Horizontal boxplot with specific overlays

Nathan Ross

Join Date: Oct 2015

Posts: 3
#1

Horizontal boxplot with specific overlays

09 Oct 2015, 16:34

I am new to this forum and fairly new to stata so I have a question:

I want to produce a hbox for a cohort of student MCQ exam results with a specific student score overlaid onto the graph.
I can produce the box plot with the usual features and display the whole cohorts range and median etc. but I want each student to see where they sit in the range.
Even better (if possible) I would like to show an individual students quartile overlaid on the cohort range.

I have 130 students and 100 MCQs (100 stems, 5 distractors). The data is numerical and I have 'egen'd' the necessary features to align the marking key etc.

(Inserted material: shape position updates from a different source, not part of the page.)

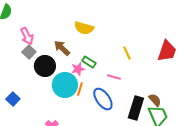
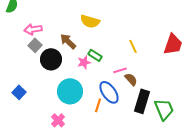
pink arrow: (27, 36) -> (33, 29), turned 108
pink line: (114, 77) -> (120, 70), turned -32
cyan circle: (65, 85) -> (70, 91), moved
orange line: (80, 89) -> (98, 105), moved
brown semicircle: (155, 100) -> (131, 79), moved

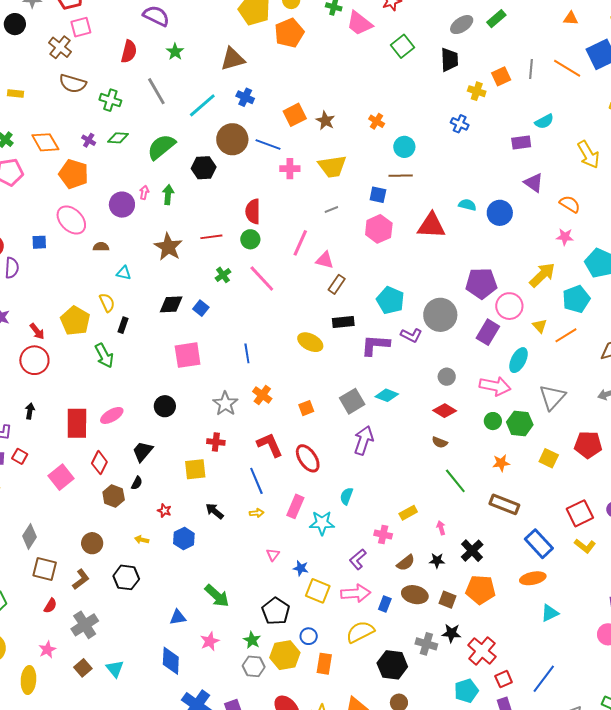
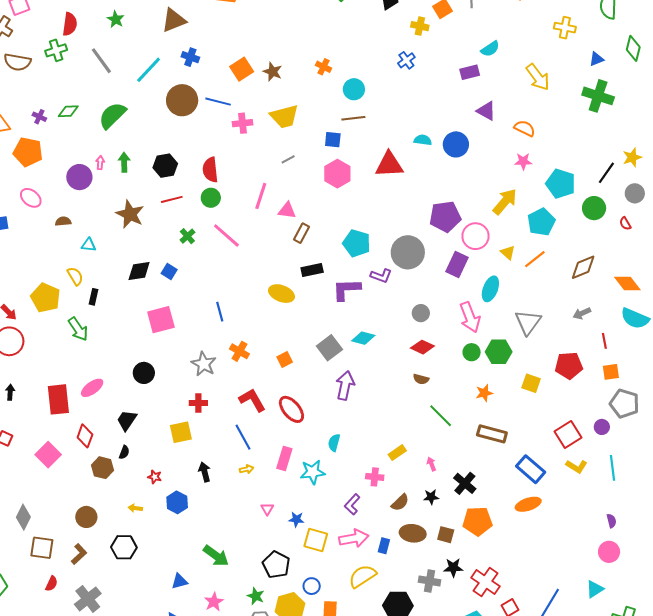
green cross: (110, 100) -> (56, 50), moved, turned -30
blue cross: (460, 124) -> (406, 60), turned 36
black hexagon: (204, 168) -> (165, 166), moved
pink ellipse: (71, 220) -> (31, 198), size x0.7
pink arrow: (495, 386) -> (470, 317), turned 64
black arrow: (215, 511) -> (205, 472), turned 42
cyan triangle: (550, 613) -> (595, 589), moved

Any help would be fantastic!

Nathan
Tags: None

Scott Merryman

Join Date: Mar 2014
Posts: 895

09 Oct 2015, 17:10

Take a look at Nick Cox's Stata Journal article (9:3) Speaking Stata: Creating and varying box plots :

http://www.stata-journal.com/sjpdf.h...iclenum=gr0039

Here is an example taken from the article:

Code:

sysuse lifeexp,clear
egen median = median(lexp), by(region)
egen upq = pctile(lexp), p(75) by(region)
egen loq = pctile(lexp), p(25) by(region)

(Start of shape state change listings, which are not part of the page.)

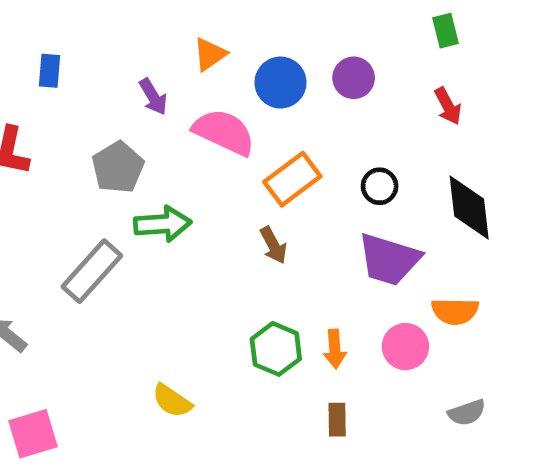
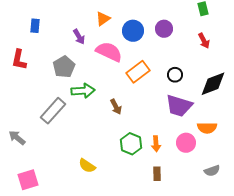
black diamond: (469, 207) -> (213, 84), turned 76
brown arrow: (273, 245) -> (116, 107), moved

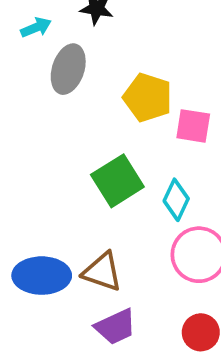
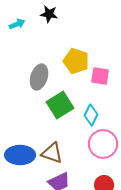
gray ellipse: (68, 69) -> (39, 77), moved

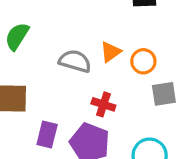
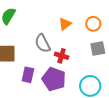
gray semicircle: (75, 61) -> (43, 43), moved, turned -132
orange circle: (143, 61) -> (93, 24), moved

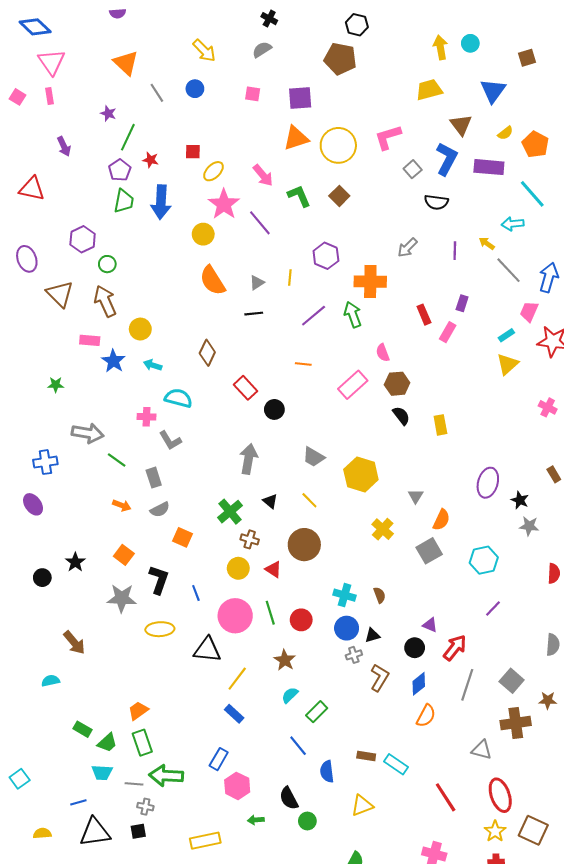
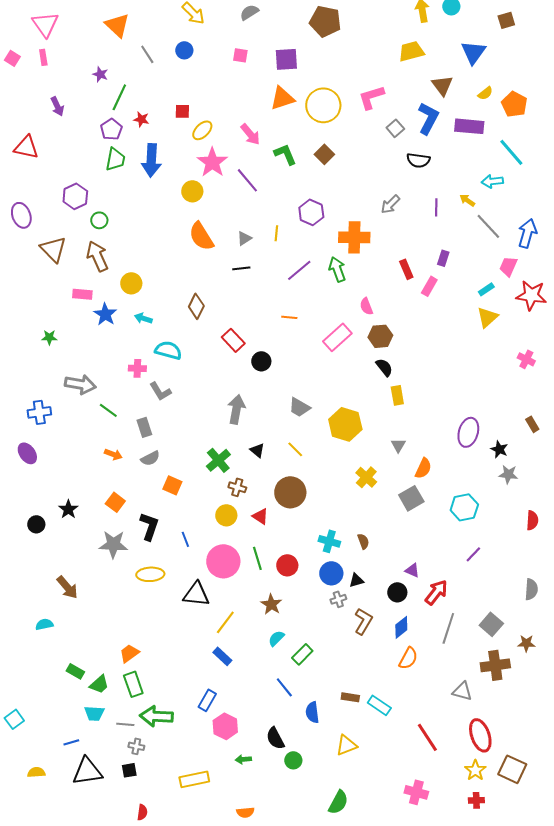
yellow rectangle: (440, 425) -> (397, 395), moved

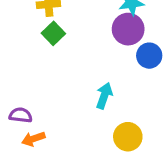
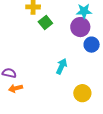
green square: (53, 33) -> (45, 23), moved
yellow circle: (128, 137) -> (82, 93), moved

egen iqr = iqr(lexp), by(region)
egen upper = max(min(lexp, upq + 1.5 * iqr)), by(region)
egen lower = min(max(lexp, loq - 1.5 * iqr)), by(region)

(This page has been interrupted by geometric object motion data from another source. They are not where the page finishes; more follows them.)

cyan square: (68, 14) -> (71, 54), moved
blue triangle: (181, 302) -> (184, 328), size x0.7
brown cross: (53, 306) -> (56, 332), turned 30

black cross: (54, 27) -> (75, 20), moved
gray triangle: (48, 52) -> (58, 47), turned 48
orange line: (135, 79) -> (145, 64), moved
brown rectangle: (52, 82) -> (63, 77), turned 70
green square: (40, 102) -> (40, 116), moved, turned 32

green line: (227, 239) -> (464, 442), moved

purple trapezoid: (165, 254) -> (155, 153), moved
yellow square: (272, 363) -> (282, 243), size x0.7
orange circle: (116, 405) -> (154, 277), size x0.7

twoway rbar med upq region, horiz pstyle(p1) blc(gs15) bfc(gs8) barw(0.35) /// 
    ||  rbar med loq region,  horiz pstyle(p1) blc(gs15) bfc(gs8) barw(0.35)  /// 
    ||  rspike upq upper region, horiz pstyle(p1) /// 
    ||  rspike loq lower region, horiz pstyle(p1) /// 
    ||  rcap upper upper region, horiz pstyle(p1) msize(*2) /// 
    ||  rcap lower lower region, horiz pstyle(p1) msize(*2) /// 
    ||  scatter region lexp  if !inrange(lexp, lower, upper), /// 
    ms(Oh) mla(country)  legend(off) mlabpos(12) mlabgap(1.5) /// 
    xsc(r(53, .))  yla(1 `" "Europe and" "Central Asia" "'  /// 
    2 "North America"  3 "South America", noticks)  /// 
    yla(, ang(h)) ytitle(Life expectancy (years)) xtitle("")  /// 
    ||  dot lexp region, ndot(0)  pstyle(p1)  hori ds(Oh) ms(Oh) mc(black)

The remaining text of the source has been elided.